Verontrustend zijn niet de geile verlangens van twee hoofdofficieren van justitie, maar de krachteloze inspanningen van hun collega’s om tegenspraak te leveren, stelt Aart G. Broek.

COLUMN – In zijn editie van 15 mei jl. onthulde NRC een vermeend schokkend gebeuren. ‘In de top van het Openbaar Ministerie zijn de onderlinge verhoudingen ernstig verstoord geraakt als gevolg van een intieme relatie tussen twee hoofdofficieren van justitie, die jarenlang verzwegen zou zijn.’ De betrokkenen, Marianne Bloos en Marc van Nimwegen, zeggen desgevraagd zich ‘bewust te zijn van de verantwoordelijkheden om onderscheid te maken tussen onze partnerrelatie en de werkrelatie. Daar gaan we professioneel mee om’.

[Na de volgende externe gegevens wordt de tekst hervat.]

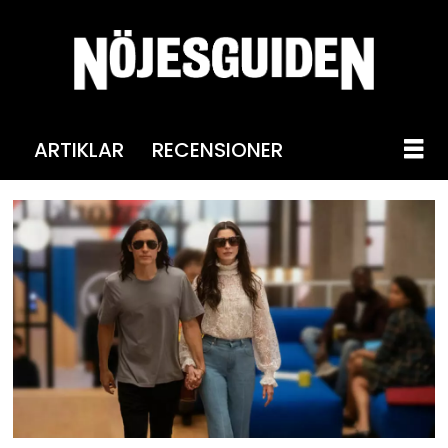
ARTIKLAR
RECENSIONER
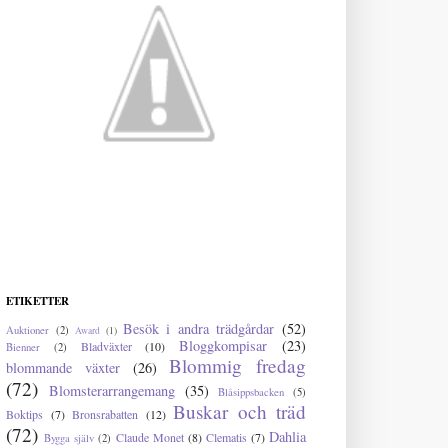
ETIKETTER
Besök i andra trädgårdar
(52)
Auktioner
(2)
Award
(1)
Bloggkompisar
(23)
Bladväxter
(10)
Bienner
(2)
Blommig fredag
blommande växter
(26)
(72)
Blomsterarrangemang
(35)
Blåsippsbacken
(5)
Buskar och träd
Boktips
(7)
Bronsrabatten
(12)
(72)
Dahlia
Claude Monet
(8)
Clematis
(7)
Bygga själv
(2)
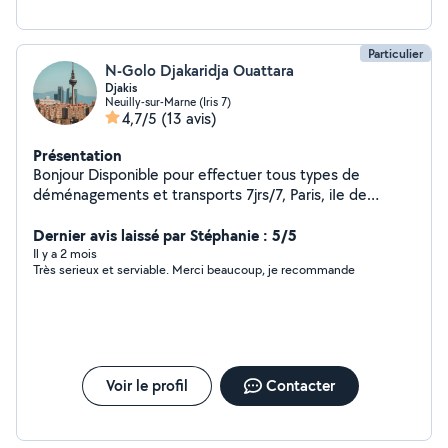
Particulier
N-Golo Djakaridja Ouattara
Djakis
Neuilly-sur-Marne (Iris 7)
4,7/5
(13 avis)
Présentation
Bonjour Disponible pour effectuer tous types de
déménagements et transports 7jrs/7, Paris, iIe de
France..., Transport, déménagement et livraison des
meubles, cartons, effets personnels, Électroménagers
Dernier avis laissé par Stéphanie : 5/5
Déménagement des appartements, studios, maisons et
Il y a 2 mois
Très serieux et serviable. Merci beaucoup, je recommande
débarras des caves pour les encombrants Aide au
déménagement
Voir le profil
Contacter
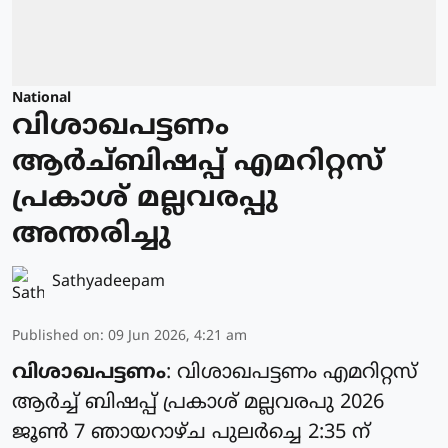
National
വിശാഖപട്ടണം
ആർച്ബിഷപ്പ് എമറിറ്റസ്
പ്രകാശ് മല്ലവരപ്പു
അന്തരിച്ചു
Sathyadeepam
Published on
:
09 Jun 2026, 4:21 am
വിശാഖപട്ടണം
: വിശാഖപട്ടണം എമറിറ്റസ്
ആർച്ച് ബിഷപ്പ് പ്രകാശ് മല്ലവരപു 2026
ജൂൺ 7 ഞായറാഴ്ച പുലർച്ചെ 2:35 ന്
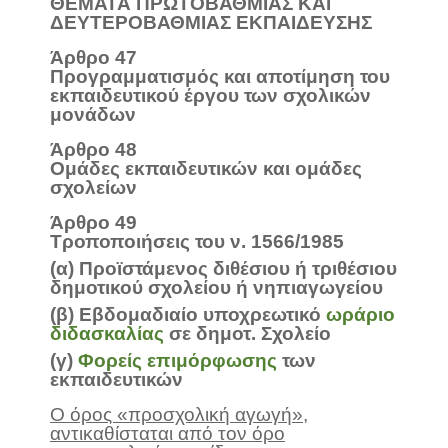
ΘΕΜΑΤΑ ΠΡΩΤΟΒΑΘΜΙΑΣ ΚΑΙ
ΔΕΥΤΕΡΟΒΑΘΜΙΑΣ ΕΚΠΑΙΔΕΥΣΗΣ
Άρθρο 47
Προγραμματισμός και αποτίμηση του
εκπαιδευτικού έργου των σχολικών
μονάδων
Άρθρο 48
Ομάδες εκπαιδευτικών και ομάδες
σχολείων
Άρθρο 49
Τροποποιήσεις του ν. 1566/1985
(α) Προϊστάμενος διθέσιου ή τριθέσιου
δημοτικού σχολείου ή νηπιαγωγείου
(β) Εβδομαδιαίο υποχρεωτικό
ωράριο
διδασκαλίας
σε δημοτ. Σχολείο
(γ)
Φορείς επιμόρφωσης
των
εκπαιδευτικών
Ο όρος «προσχολική αγωγή»,
αντικαθίσταται από τον όρο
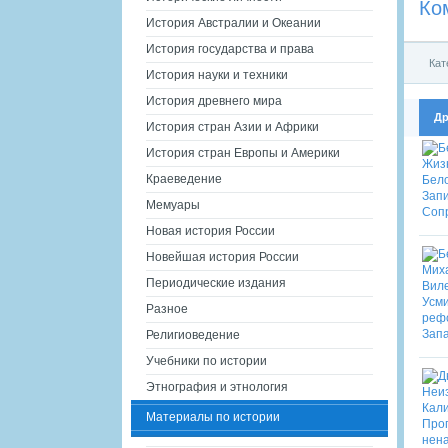
Ко
История Австралии и Океании
История государства и права
Кат
История науки и техники
История древнего мира
Др
История стран Азии и Африки
История стран Европы и Америки
Краеведение
Мемуары
Новая история России
Новейшая история России
Периодические издания
Разное
Религиоведение
Учебники по истории
Этнография и этнология
Материалы по истории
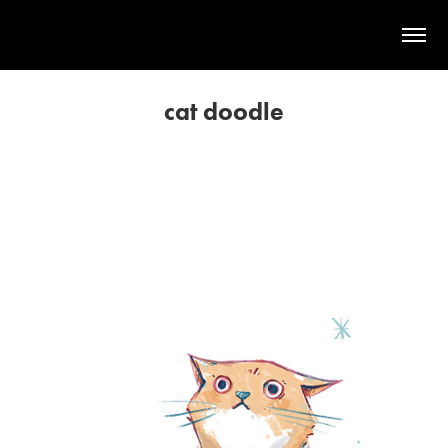
cat doodle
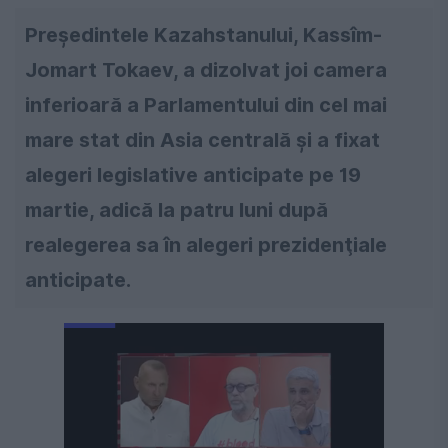
Preşedintele Kazahstanului, Kassîm-
Jomart Tokaev, a dizolvat joi camera
inferioară a Parlamentului din cel mai
mare stat din Asia centrală şi a fixat
alegeri legislative anticipate pe 19
martie, adică la patru luni după
realegerea sa în alegeri prezidenţiale
anticipate.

In zijn column in het NRC van zaterdag 26 mei besmeurt Youp van ’t Hek het OM en de ‘hitsige officieren van justitie in Van der Valk-bedjes’ met pek. Het is ook niet aannemelijk dat een dergelijke wederzijdse betrokkenheid geen verlokkelijke bijwerkingen heeft. Al werd enig onderzoek van de sociaal-psycholoog Dan Ariely recentelijk in twijfel getrokken, met de volgende uitspraak kan hij geen uitglijder maken en krijgt Van ’t Hek alle gelijk.

‘Sexual arousal is familiar, personal, very human, and utterly commonplace. Even so, we all systematically underpredict the degree to which arousal completely negates our superego, and the way emotions can take control of our behavior.

[Dan Ariely, Predictably Irrational; The Hidden Forces that Shape Our Decisions. London, 2009, pp. 99]

Het is natuurlijk niet exclusief aan hoofdofficieren om werk en erotiek te verstrengelen en daartoe hoef je ook niet per se in Van der Valk-bedjes terecht te komen. Het wellustige verlangen alleen is al voldoende om invloed uit te oefenen op elk van ons; zie mijn spotdicht ‘Bestuurlijke Zinnen’ – ter waarschuwing: niet geschikt voor kleinburgerlijke lezers.

Bovendien, het venijn is niet uitsluitend werkzaam wanneer het om seks of het verlangen ernaar betreft. Emoties – waaronder tegenhangers van erotische aantrekkingskracht als weerzin en haat – spelen sowieso een doorslaggevende rol bij besluitvorming. Vanaf de oudste Bijbelse verhalen via Machiavelli en Freud tot aan Daniel Kahneman en zijn Ons feilbare denken wordt hierop gewezen.

Verontrustend zijn niet de wellustige vervlechtingen van Marc en Marianne of de onbeantwoorde geilheid van ‘Kees’ in ‘Bestuurlijke Zinnen’. Uitgesproken verontrustend is dat hun collega’s en superieuren daar niet professioneel mee weten om te gaan en jammerend onderkennen geen tegenspraak te (hebben) kunnen leveren. Rails worden stevig door dwarsliggers; organisaties ook.

Jarenlang ‘nepotisme en integriteitsschendingen’ in de eigen organisatie aan je voorbij zien trekken, zoals het NRC op 24 mei liet weten, en vervolgens als top van ons justitiële systeem klokkenluiders nodig hebben om dit te kunnen rechttrekken! Dat impliceert tegenspraak als honing en dwarsliggers van schroothout. Dáár spelen emoties die nader onderzoek behoeven. Laat die Marc en Marianne en Kees hun wellust; zorg voor dwarsliggers van tropisch hardhout!


Aart G. Broek werkte twintig jaar als docent, projectuitvoerder en interim-manager op Curaçao. Sinds zijn terugkomst in Nederland ontwikkelde hij zich tot organisatie- en bestuurskundig adviseur. Hij schreef o.m. het boek Dwarsliggers (2013), over het organiseren van tegenspraak in organisaties.